# Work task
Pictures must be dropped from the copy of the entries below; all else is returned exactly.

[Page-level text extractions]
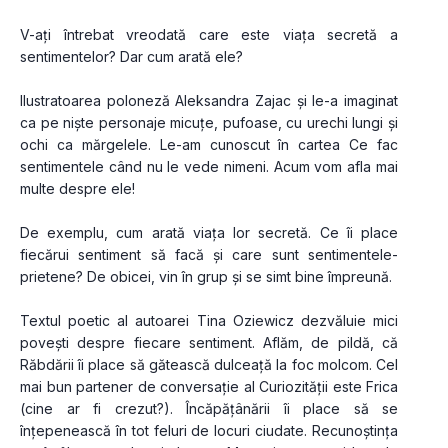
V-ați întrebat vreodată care este viața secretă a 
sentimentelor? Dar cum arată ele?
Ilustratoarea poloneză Aleksandra Zajac și le-a imaginat 
ca pe niște personaje micuțe, pufoase, cu urechi lungi și 
ochi ca mărgelele. Le-am cunoscut în cartea Ce fac 
sentimentele când nu le vede nimeni. Acum vom afla mai 
multe despre ele!
De exemplu, cum arată viața lor secretă. Ce îi place 
fiecărui sentiment să facă și care sunt sentimentele-
prietene? De obicei, vin în grup și se simt bine împreună.
Textul poetic al autoarei Tina Oziewicz dezvăluie mici 
povești despre fiecare sentiment. Aflăm, de pildă, că 
Răbdării îi place să gătească dulceață la foc molcom. Cel 
mai bun partener de conversație al Curiozității este Frica 
(cine ar fi crezut?). Încăpățânării îi place să se 
înțepenească în tot feluri de locuri ciudate. Recunoștința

# Finished exercise
V-ați întrebat vreodată care este viața secretă a 
sentimentelor? Dar cum arată ele?
Ilustratoarea poloneză Aleksandra Zajac și le-a imaginat 
ca pe niște personaje micuțe, pufoase, cu urechi lungi și 
ochi ca mărgelele. Le-am cunoscut în cartea Ce fac 
sentimentele când nu le vede nimeni. Acum vom afla mai 
multe despre ele!
De exemplu, cum arată viața lor secretă. Ce îi place 
fiecărui sentiment să facă și care sunt sentimentele-
prietene? De obicei, vin în grup și se simt bine împreună.
Textul poetic al autoarei Tina Oziewicz dezvăluie mici 
povești despre fiecare sentiment. Aflăm, de pildă, că 
Răbdării îi place să gătească dulceață la foc molcom. Cel 
mai bun partener de conversație al Curiozității este Frica 
(cine ar fi crezut?). Încăpățânării îi place să se 
înțepenească în tot feluri de locuri ciudate. Recunoștința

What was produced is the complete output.